Народ шумно, весело задышал.
— На вот, смотри, — старший отламывает от брикета одну батарейку, размахивается, швыряет поверх крыш.
— На шарап! — кричит кто-то. Мы со всех сторон кидаемся к брикету, каждому хочется заполучить хоть одну батарейку. И точно, они плоские, тяжёленькие, — до чего приятно сжимать такой метательный снаряд в ладони!
— А у тебя ещё есть? — спрашивает старший у динамитчика.
— Ну есть. Четыре пачки есть, а что?
— Рёбя, у меня такой план: делим эти батарейки на всех и начинаем партизанскую войну. Они будут как гранаты… Мы делимся поровну, партизаны нападают на фрицевский поезд, забрасывают его гранатами, потом меняемся местами, понятно? И уже другие забрасывают, а эти прячутся в снегу.
С воплями «ура!» мы кидаемся к сараю динамитчика. После стремительного дележа у меня в карманах уже четыре «гранаты». Динамитная затея разрешилась так счастливо, что мне даже не обидно оказаться в начале сражения на немецкой стороне — зато напоследок буду на нашей.
К тому же у нас так заведено: если ты в «немцы» попал, дерись по-настоящему, бесстрашно, иначе какой же бой? Зря, что ли, наши целых четыре года бились насмерть с немцем — то отступали, то наступали? Мне и отец говорил: «В Европе кто самый сильный солдат? Русский да немец. Больше таких не народилось. Немец, зараза, отлично воюет, отчаянный нам достался враг! Бьём, бывало, бьём по его пулемётному гнезду, минами колотим, гранатами зашвыриваем, а он всё отстреливается, не бежит… Вот он какой, немец».

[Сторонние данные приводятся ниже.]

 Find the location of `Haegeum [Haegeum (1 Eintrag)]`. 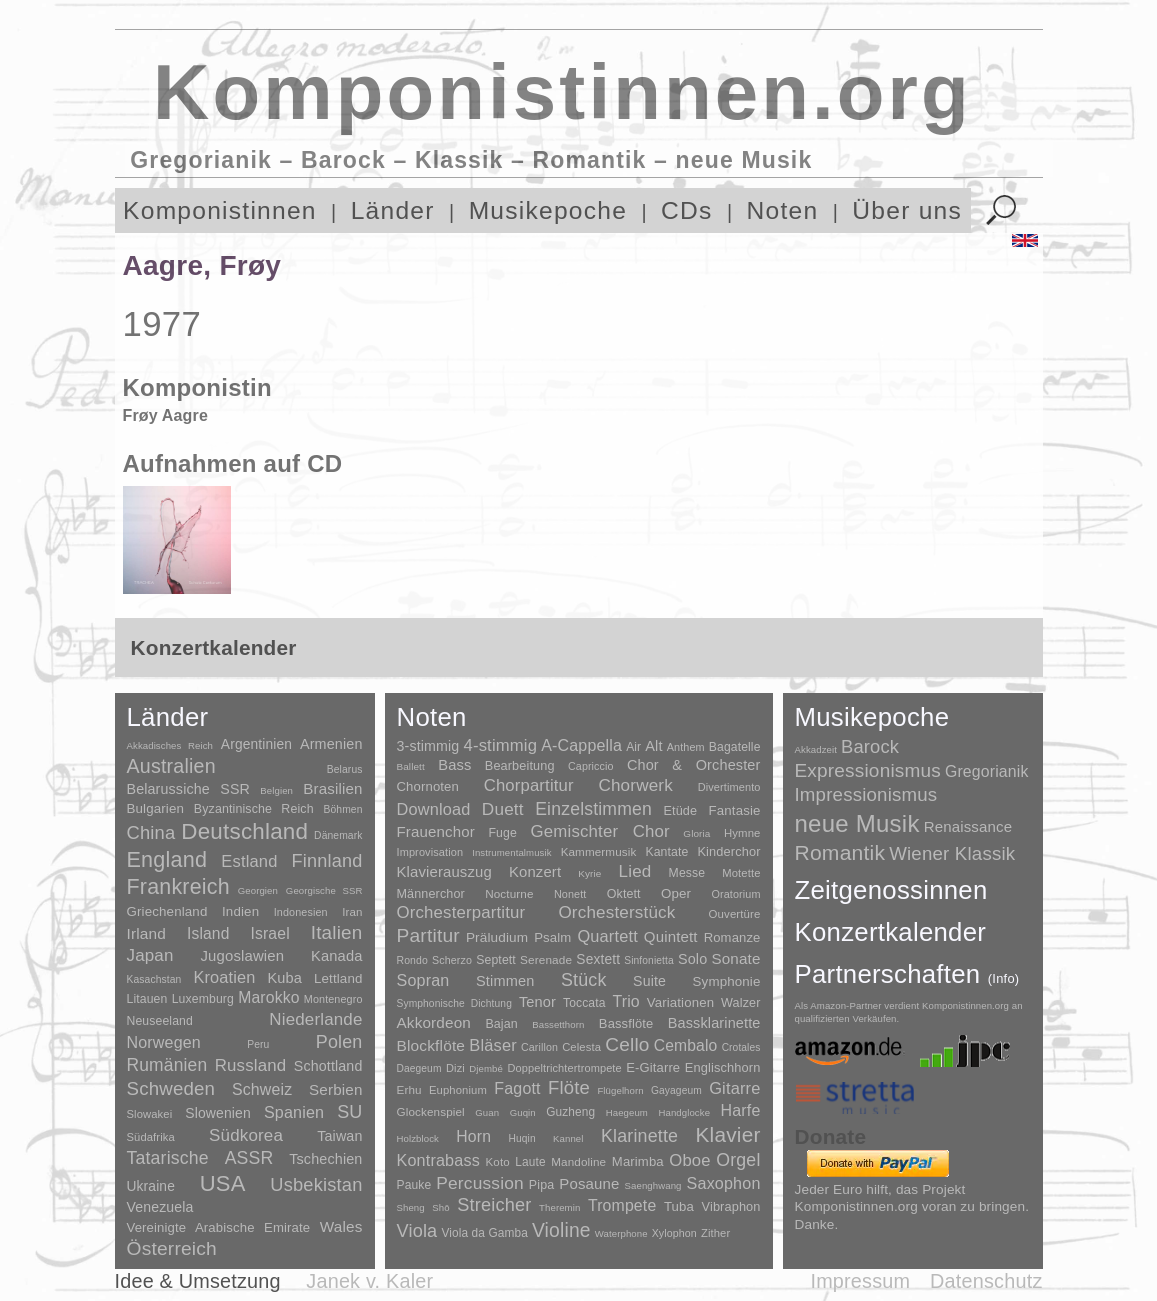

Haegeum [Haegeum (1 Eintrag)] is located at coordinates (627, 1112).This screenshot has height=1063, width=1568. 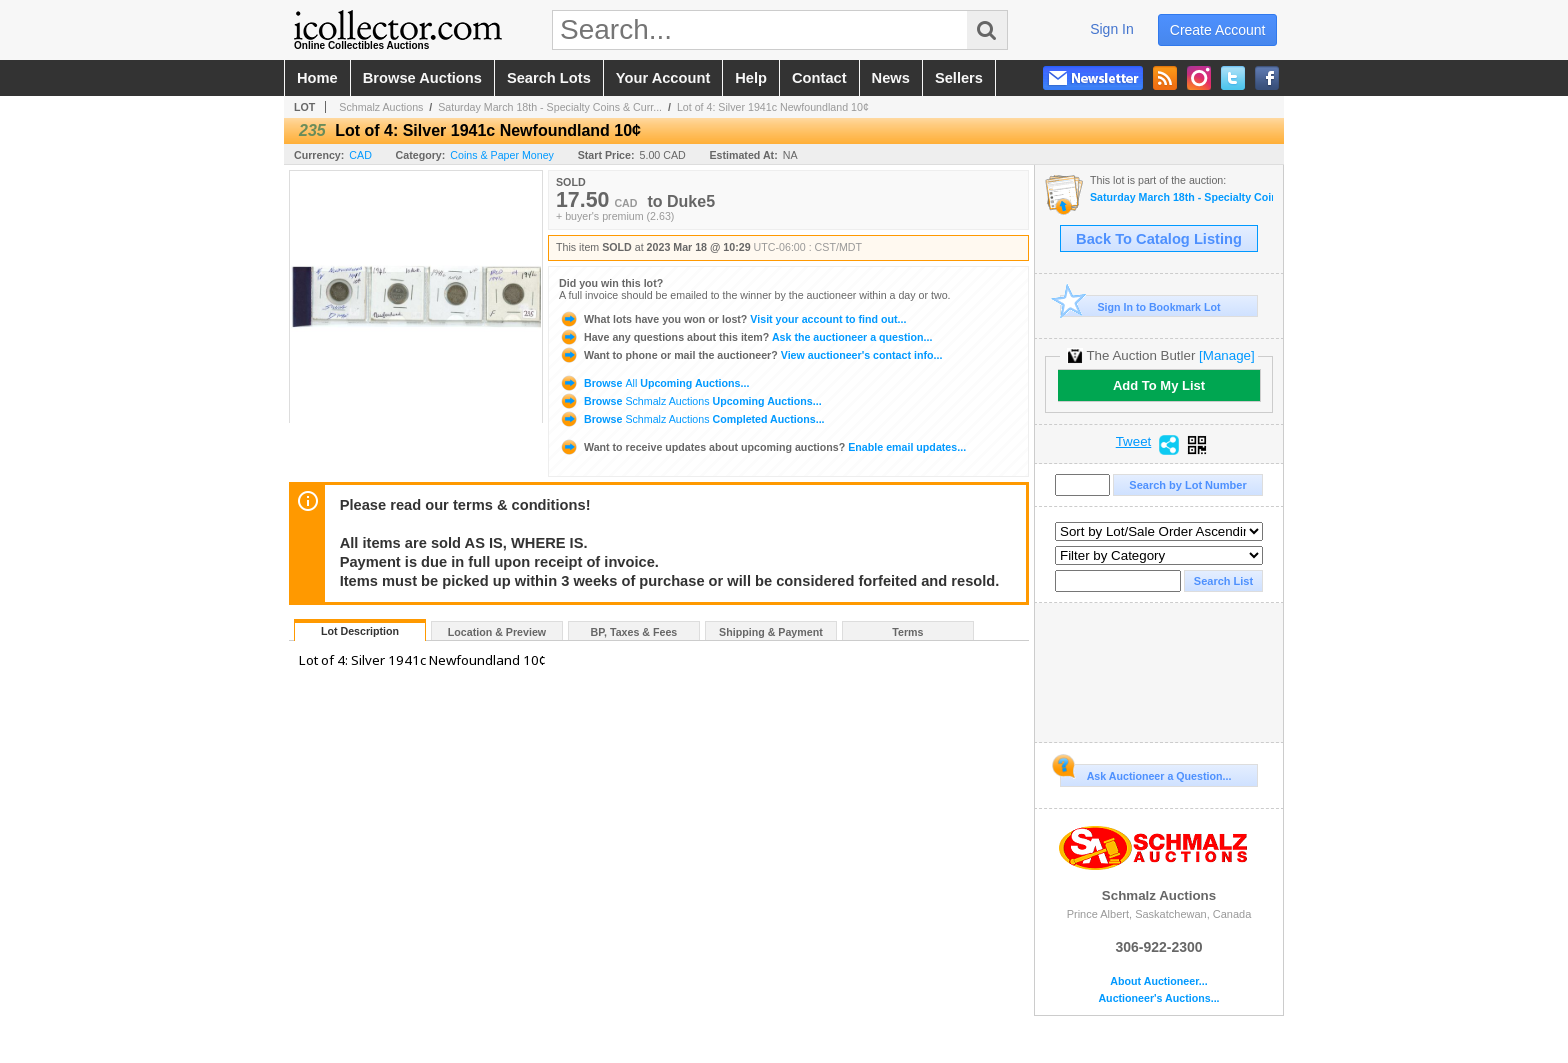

Мы, как условлено, сперва сидим, сбившись в кучку, будто в вагоне трясёмся. Но вот переглянулись, разом взвыли, кинулись врассып. Это значит: поезд под нами подорвался. Перед тем как рухнуть в сугроб, надо ещё посмешней изобразить очумелого фрица, как он летит вверх тормашками, суча в воздухе руками и ногами.
«Партизаны» и двух секунд не дают нам, чтобы закопаться в снег.

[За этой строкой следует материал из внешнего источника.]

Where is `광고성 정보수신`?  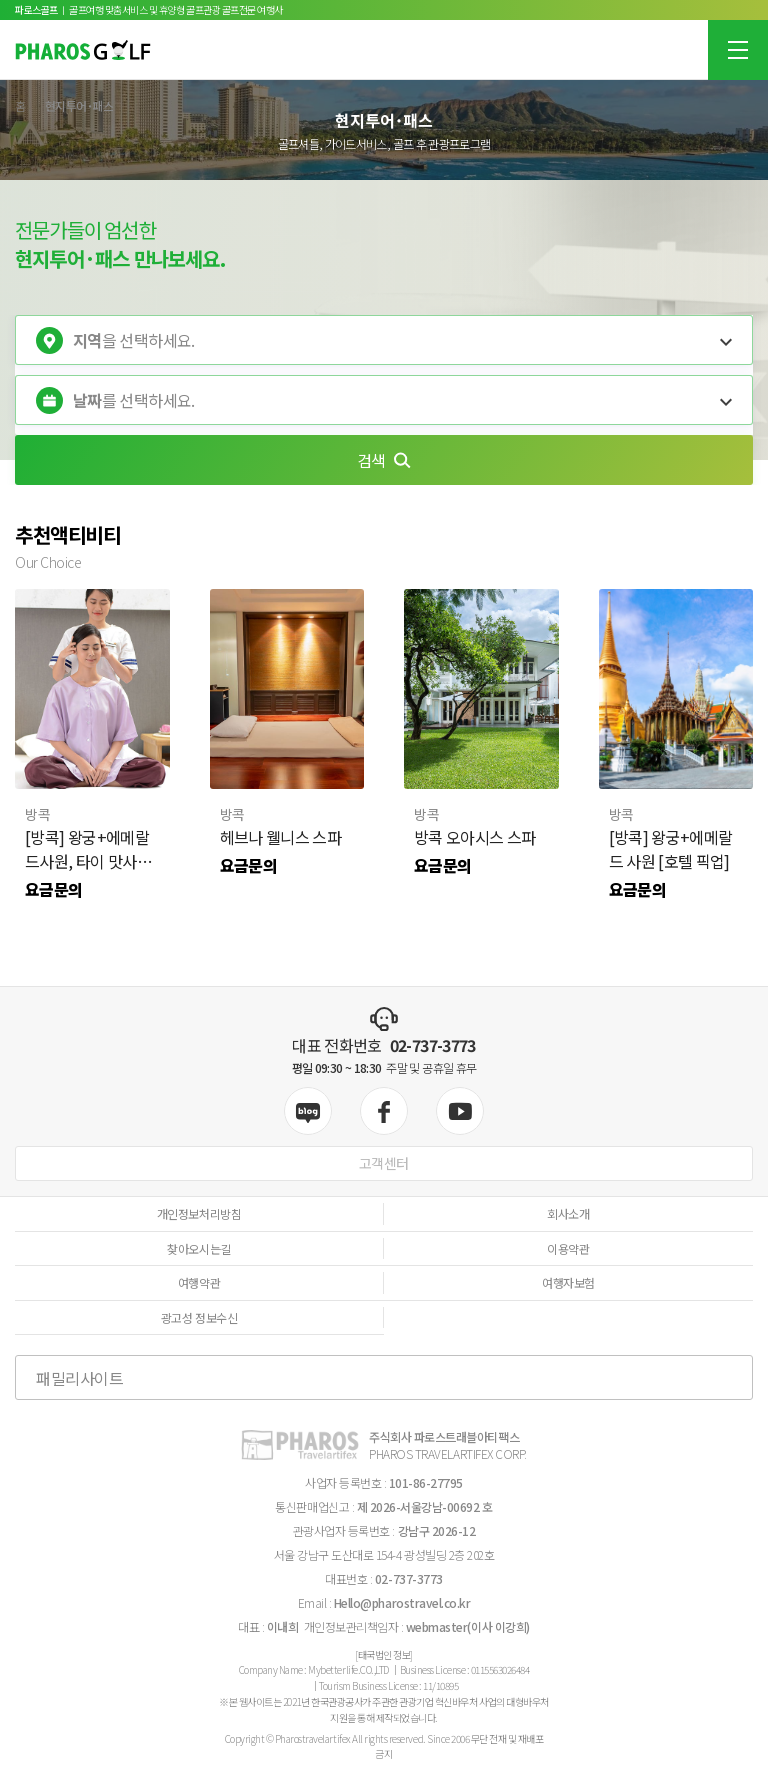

— Отря-ад!.. аго-онь… пли!
— Тра-та-та-та! — изображает кто-то пулемётную или автоматную очередь. Тут же слышны и одиночные выстрелы: — Tax!.. тах!
— Ти-и-у! Ти-и-у! — противно скулят над нашими головами «гранаты». Глухой стук поблизости. Кому-то из соседей моих батарейкой угодило в валенок.

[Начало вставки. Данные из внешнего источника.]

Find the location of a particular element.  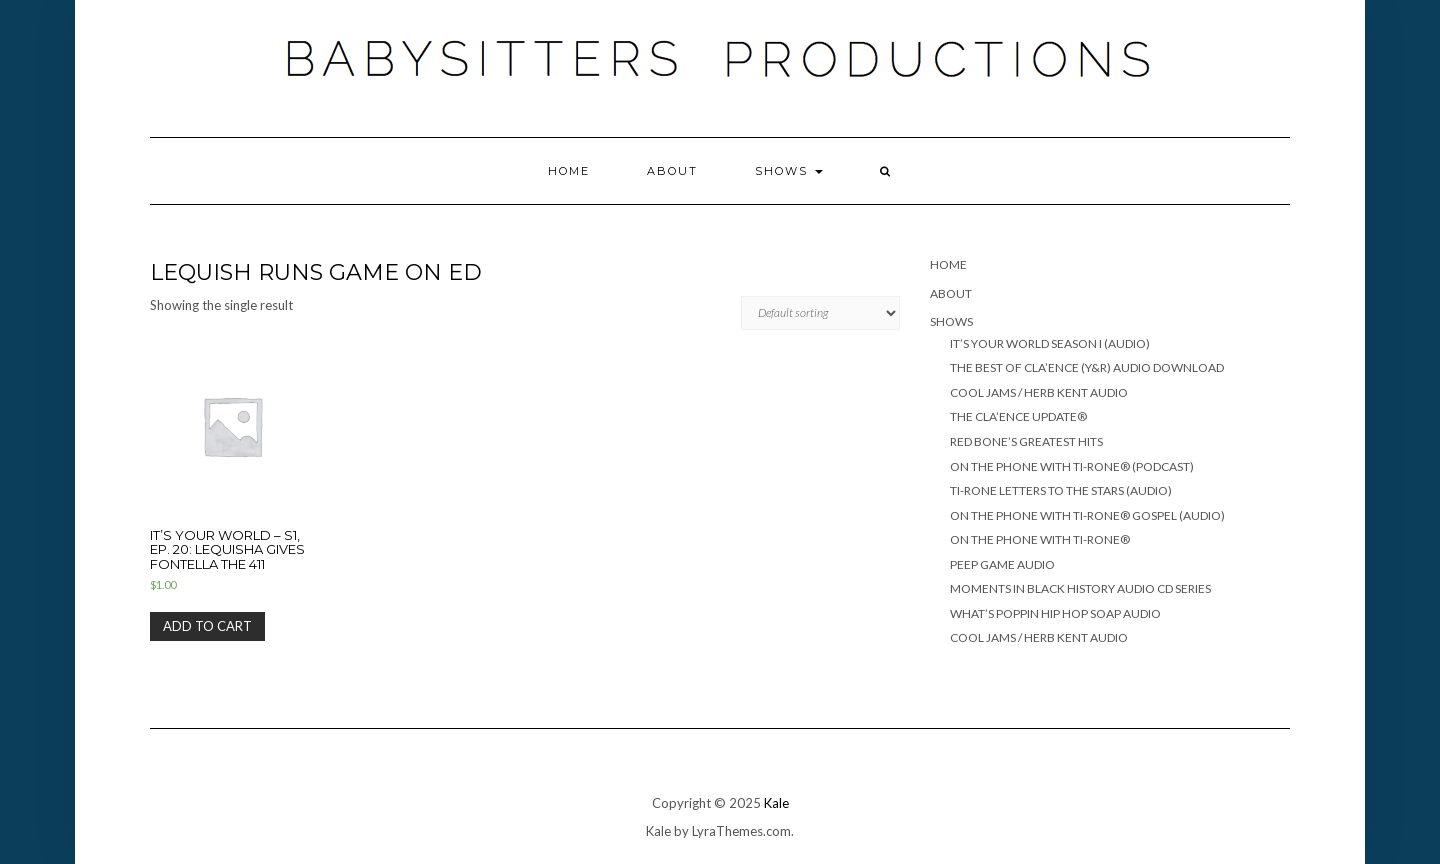

THE BEST OF CLA’ENCE (Y&R) Audio Download is located at coordinates (1087, 367).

Ишь ты! Они переловчили нас: не с одной стороны наступают, как ожидалось, а с двух откосов палят, перекрёстным огнём. Поневоле сворачиваешься комком, руками прикрываешь голову. Щёлкнут батарейкой по лбу — считай себя инвалидом.
— В штыки!.. Коли гадов… Ур-ра!
Сердце обмирает. На миг кажется, что всё это — настоящее, не шуточное: подбегут и примутся колоть мёрзлыми свирепыми жалами.
Вскипает рукопашная. Мы явно ошеломлены. Никто на ноги не успевает вскочить, произвести встречный штыковой выпад.
— Сдаешься, Ганс? — жарко хрипит динамитчик, навалившись мне на хребет, норовя руку заломить за спину. — А ну, жри снег!
— Н-ну… нет… Сам ты… Г-ганс, — пыхчу я, — сам жри.
Ладно бы кто другой меня одолел. Но этому брехуну поддаться? — да ни за что! Ещё Гансом меня обозвал! Он тяжёлый, цепкий, впился ногтями в запястье.
— Всё! — кричит. — Этот готов.
Ярость разрывает мне грудь. Коленками упираюсь в снег, вот-вот свалю его с себя, только бы руку освободить.
— Я?.. Готов?.. Врёшь.
И уже вывернулся было, встал почти, но он снова тяжёлым мешком валится на меня, хохочет, запихивает за шиворот комки снега.
— Ну, что, сдох?
Сердце бешено ухает под самым горлом. Я воплю, чуть не плача:
— Убью, г-гад!..
Удивительное дело: он легко, послушно скатывается, отступает на шаг, выгребает из сугроба мою ушанку скомканную, бережно отряхивает её, суёт мне в руку.
— Да что ж вы? Продолжайте, продолжайте, — слышу знакомый, чуть насмешливый голос.
Это отец мой стоит поодаль, и радужные иголочки инея посверкивают под фонарём на его серой шапке.
Но все участники рукопашной схватки уже на ногах, смущённо переминаются, жмутся друг к другу.
— Тут у нас… военная игра такая, — объясняю ему, тяжело дыша. — В русских… и в немцев… Ну… покричали немножко.
— Вот я и вижу, вроде как военная игра, — улыбается он. — А мама считает: ты в кино отправился.
— Ну да, дядя Миша, — выступает вперёд Борис. — Мы вместе и ходили в клуб. Да на обратном пути заигрались… А сколько теперь времени?
Отец глядит на циферблат:
— Половину уроков ещё успеете приготовить. Восемь тридцать.